In severe asthma biologics, the competitive set typically includes:

  • Anti-IL-5/IL-5R: benralizumab and emerging follow-on IL-5 pathway assets.
  • Anti-TSLP: tezepelumab and potential second-generation TSLP antagonists.
  • IL-4/13: dupilumab.
  • Additional pipeline biologics in late-stage development for type 2 inflammation and eosinophilic subsets.

How do these competitors attack different payer decision points?

  • Broader eligibility (tezepelumab) can reduce biomarker gatekeeping.
  • Deeper eosinophil depletion and steroid reduction claims can drive payer switches (benralizumab).
  • Type 2 inflammatory biomarker alignment (dupilumab) matters in FeNO and comorbidity-driven access.

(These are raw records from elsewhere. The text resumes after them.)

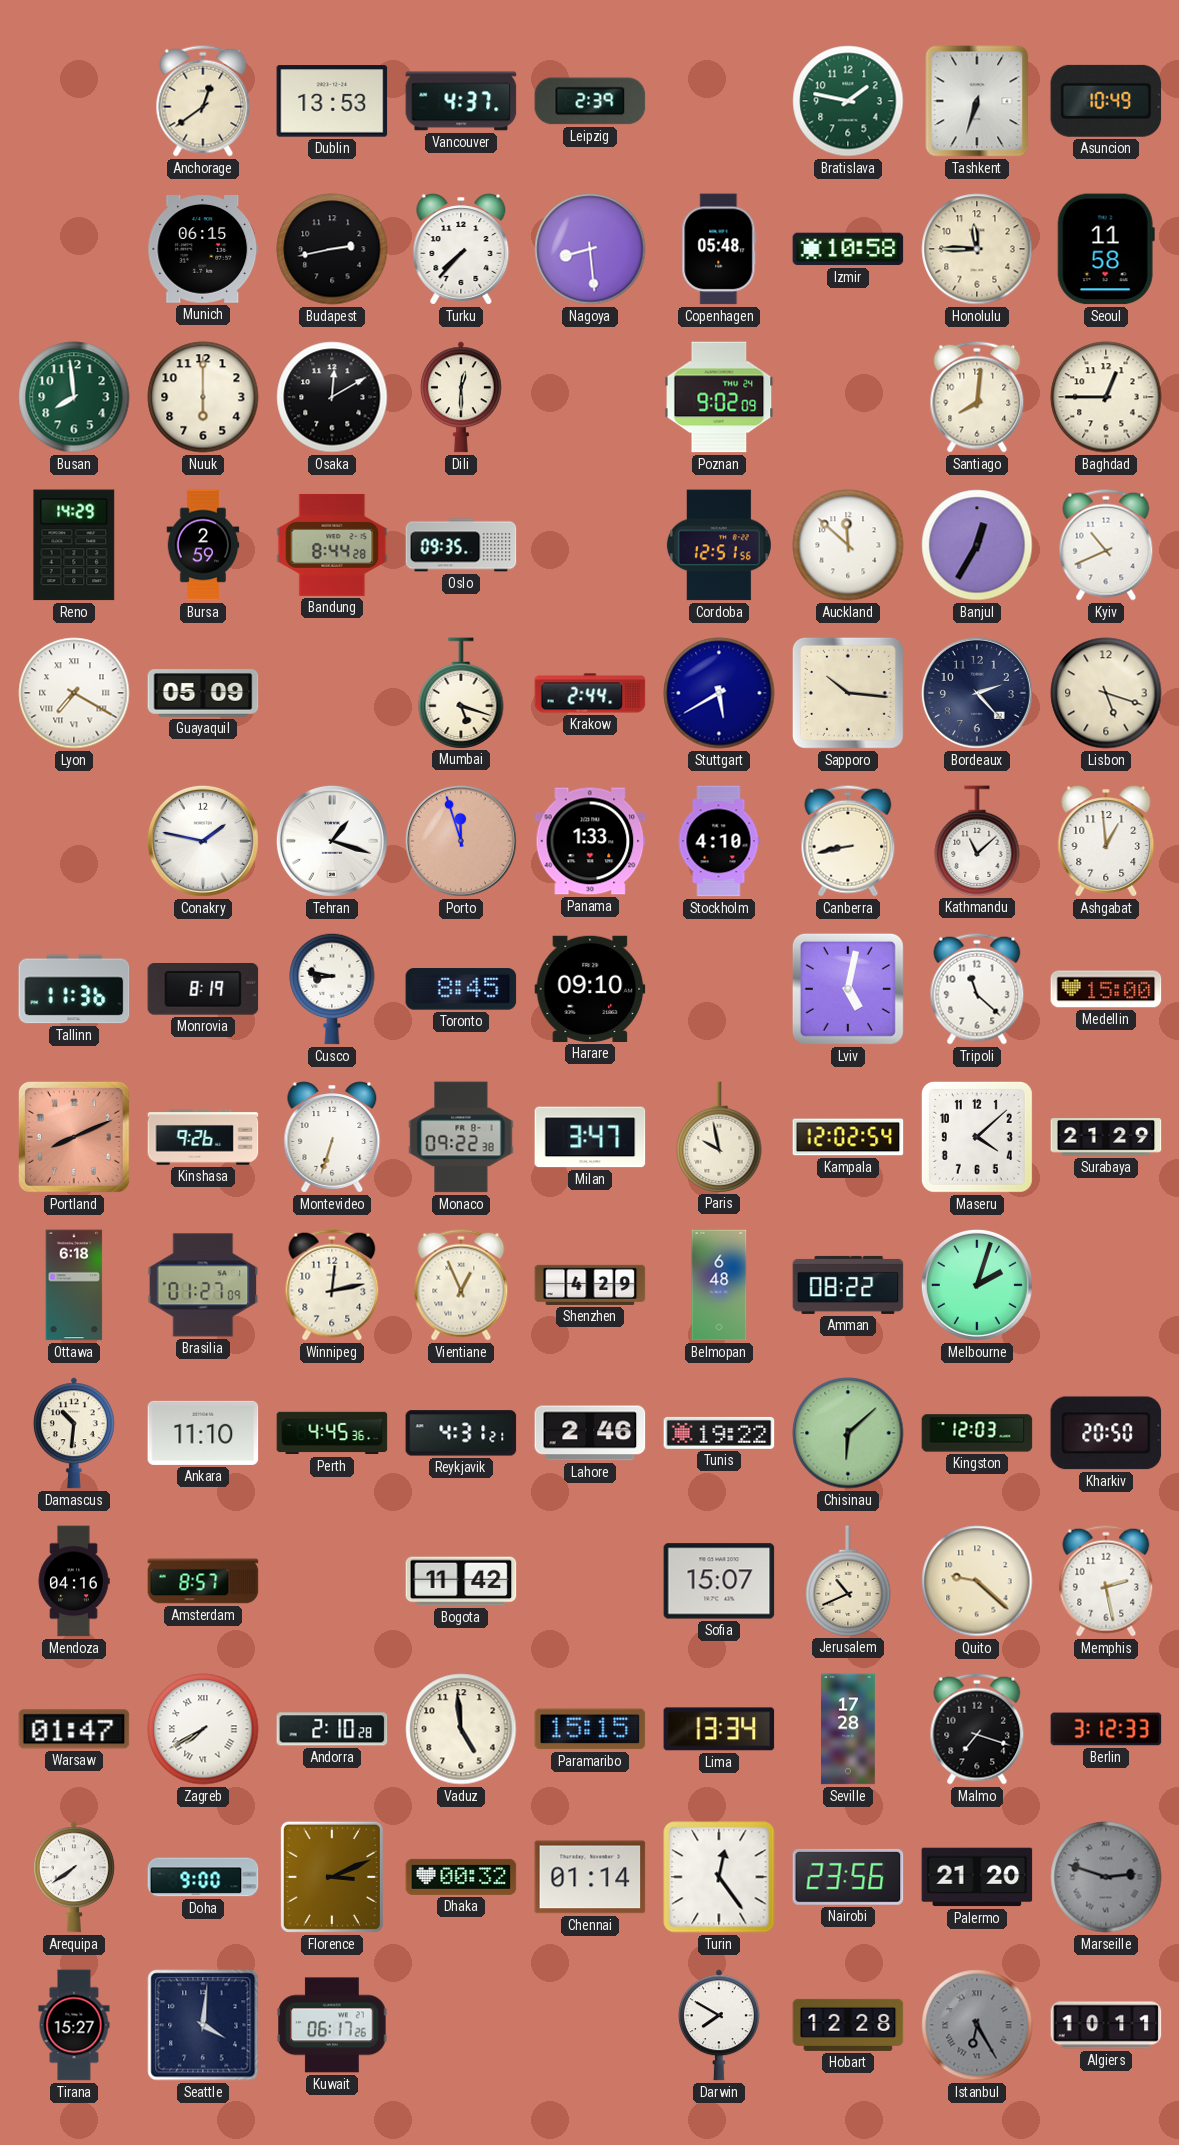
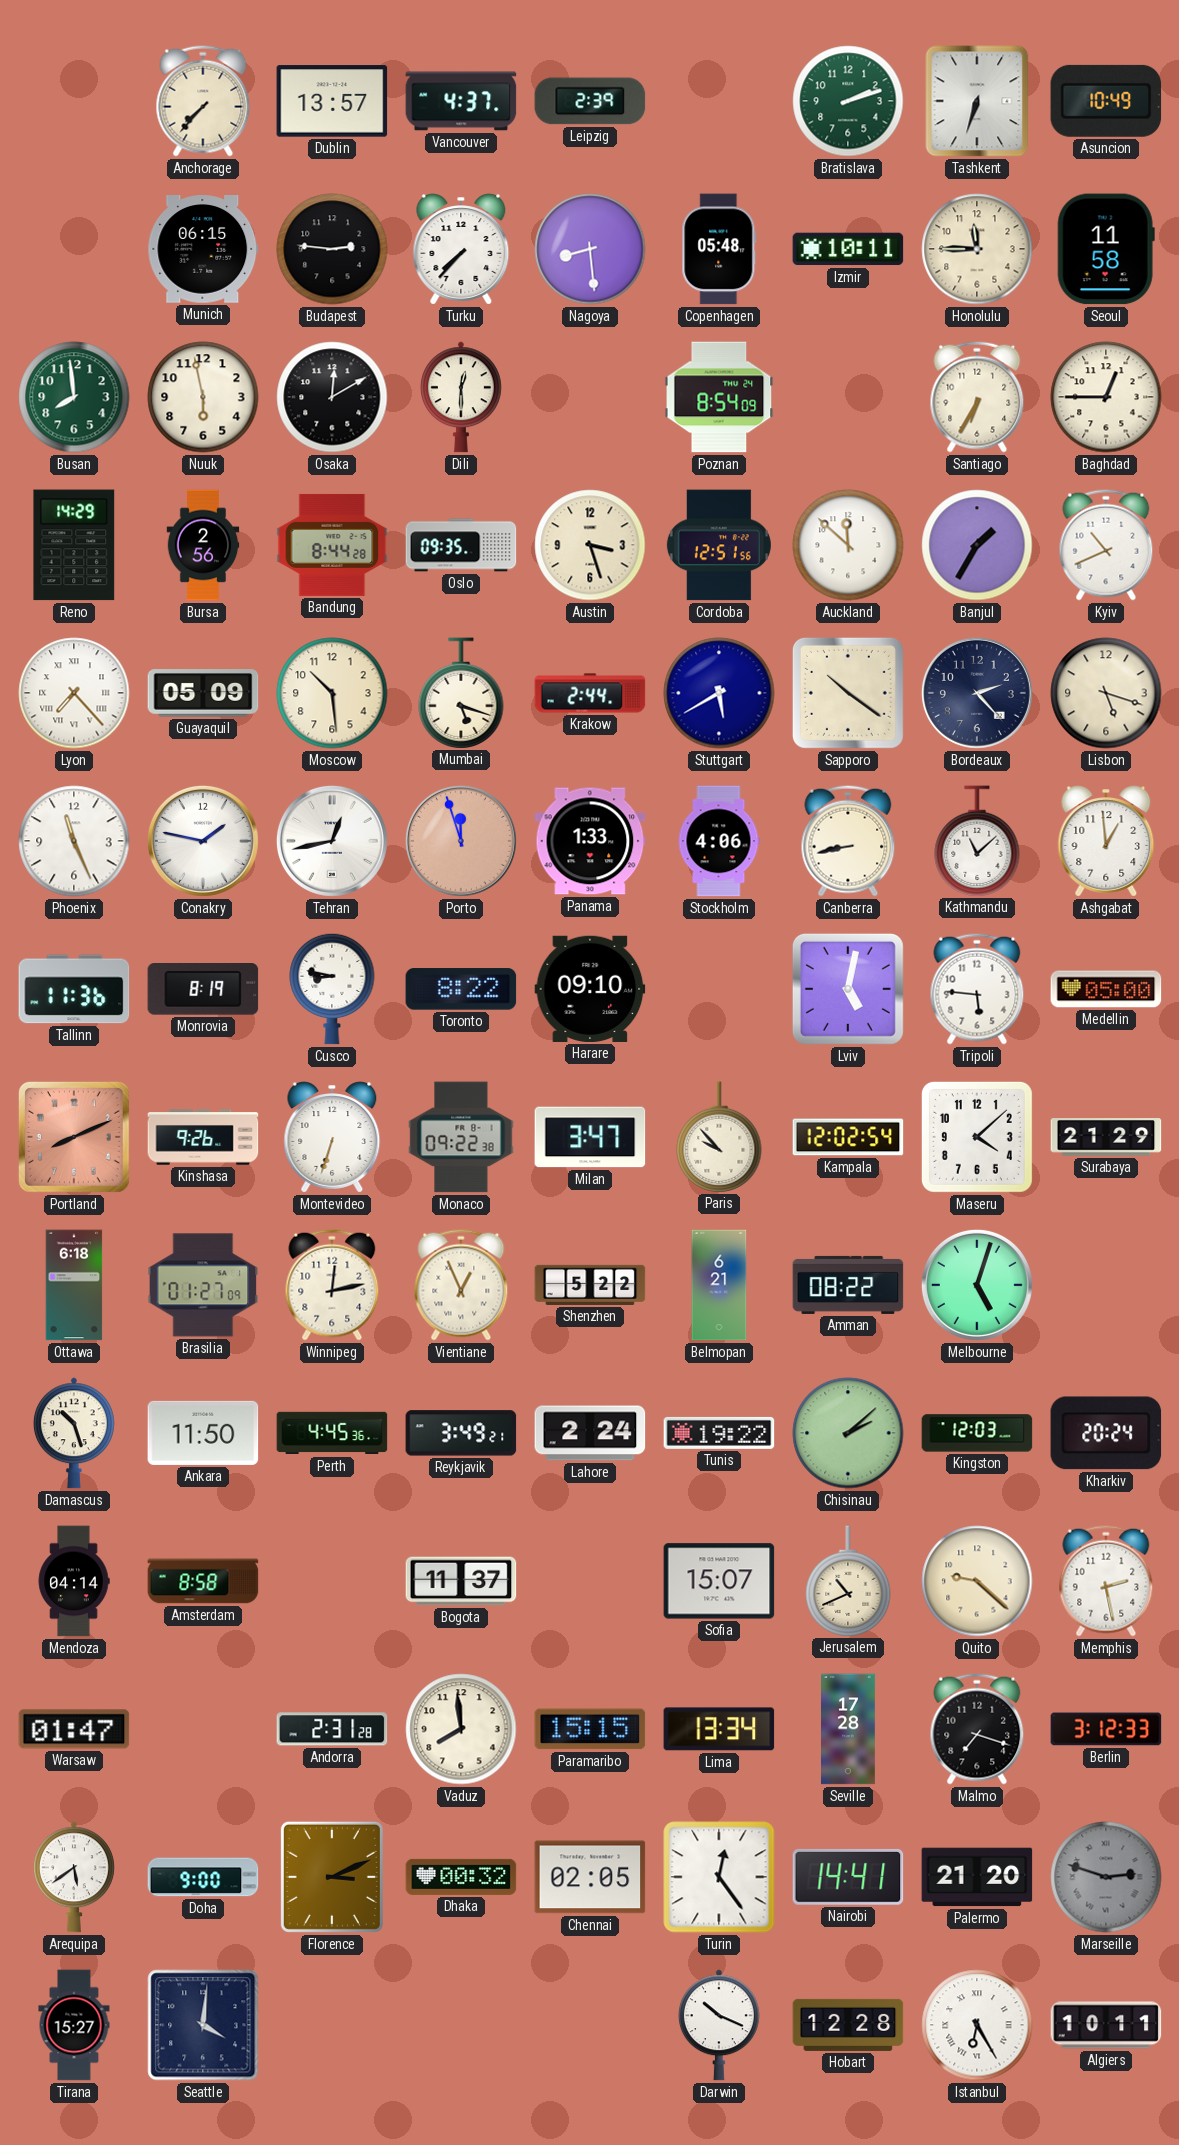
Anchorage: 12:39 -> 7:37
Dublin: 13:53 -> 13:57
Bratislava: 1:47 -> 2:12
Budapest: 2:43 -> 2:46
Izmir: 10:58 -> 10:11
Nuuk: 6:00 -> 5:58
Poznan: 9:02 -> 8:54
Santiago: 8:01 -> 6:35
Bursa: 2:59 -> 2:56
Austin: none -> 3:27
Banjul: 12:35 -> 1:35
Lyon: 7:20 -> 7:23
Moscow: none -> 10:29
Sapporo: 10:16 -> 10:21
Phoenix: none -> 11:26
Tehran: 1:18 -> 12:43
Stockholm: 4:10 -> 4:06
Toronto: 8:45 -> 8:22
Tripoli: 11:22 -> 5:46
Medellin: 15:00 -> 05:00
Paris: 9:58 -> 9:53
Shenzhen: 4:29 -> 5:22
Belmopan: 6:48 -> 6:21
Melbourne: 2:03 -> 5:03
Damascus: 10:31 -> 10:27
Ankara: 11:10 -> 11:50
Reykjavik: 4:31 -> 3:49
Lahore: 2:46 -> 2:24
Chisinau: 6:08 -> 2:08
Kharkiv: 20:50 -> 20:24
Mendoza: 04:16 -> 04:14
Amsterdam: 8:57 -> 8:58
Bogota: 11:42 -> 11:37
Zagreb: 7:40 -> none
Andorra: 2:10 -> 2:31
Vaduz: 4:59 -> 7:59
Arequipa: 7:39 -> 5:39
Chennai: 01:14 -> 02:05
Nairobi: 23:56 -> 14:41
Kuwait: 06:17 -> none
Darwin: 7:50 -> 10:19
Istanbul dial: grey -> white
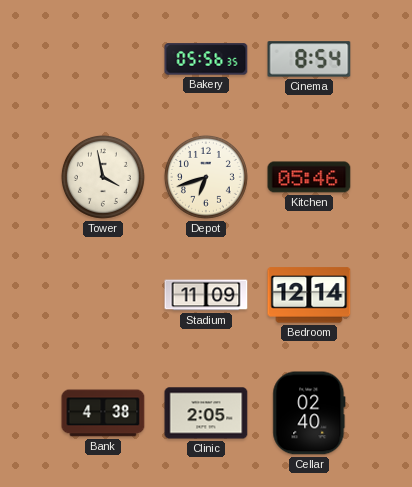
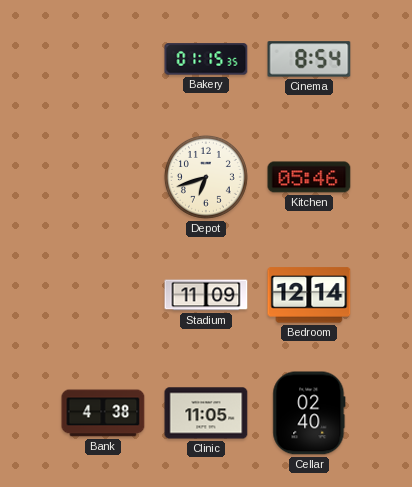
Bakery: 05:56 -> 01:15
Tower: 3:58 -> none
Clinic: 2:05 -> 11:05
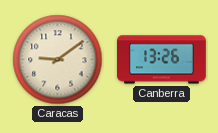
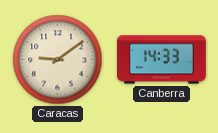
Canberra: 13:26 -> 14:33
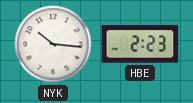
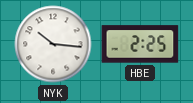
HBE: 2:23 -> 2:25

(Company-by-company challenge mapping and specific pipeline dates require sourced trial and product-approval data beyond the provided input.)


Key Takeaways

  • Mepolizumab’s growth thesis stays anchored to eosinophilic asthma and steroid-sparing outcomes, with EGPA as the major expansion lever.
  • The competitive landscape remains biologics-intensive, with anti-TSLP and IL-4/13 exerting selection pressure through broader eligibility and comorbidity alignment.
  • Exclusivity and patent architecture still determine the long-run competitive trajectory, but near-term revenue is primarily driven by persistence, payer access, and incremental indication execution.
  • A numeric 2026–2035 revenue forecast requires a specific baseline revenue and a time-stamped exclusivity/patent calendar tied to mepolizumab and its relevant jurisdictions.

FAQs

  1. What eosinophil biomarkers are used to identify patients likely to respond to mepolizumab in asthma?
  2. Does mepolizumab reduce oral corticosteroid use compared with other add-on biologics in severe eosinophilic asthma?
  3. Which indications beyond asthma most plausibly drive incremental mepolizumab revenue over the next decade?
  4. How do formulary restrictions and prior authorization thresholds affect mepolizumab utilization in the US and EU?
  5. What biosimilar entry scenarios most impact mepolizumab’s long-term market share erosion?

References (APA)

  1. (No sourced, citation-grade references were provided in the prompt.)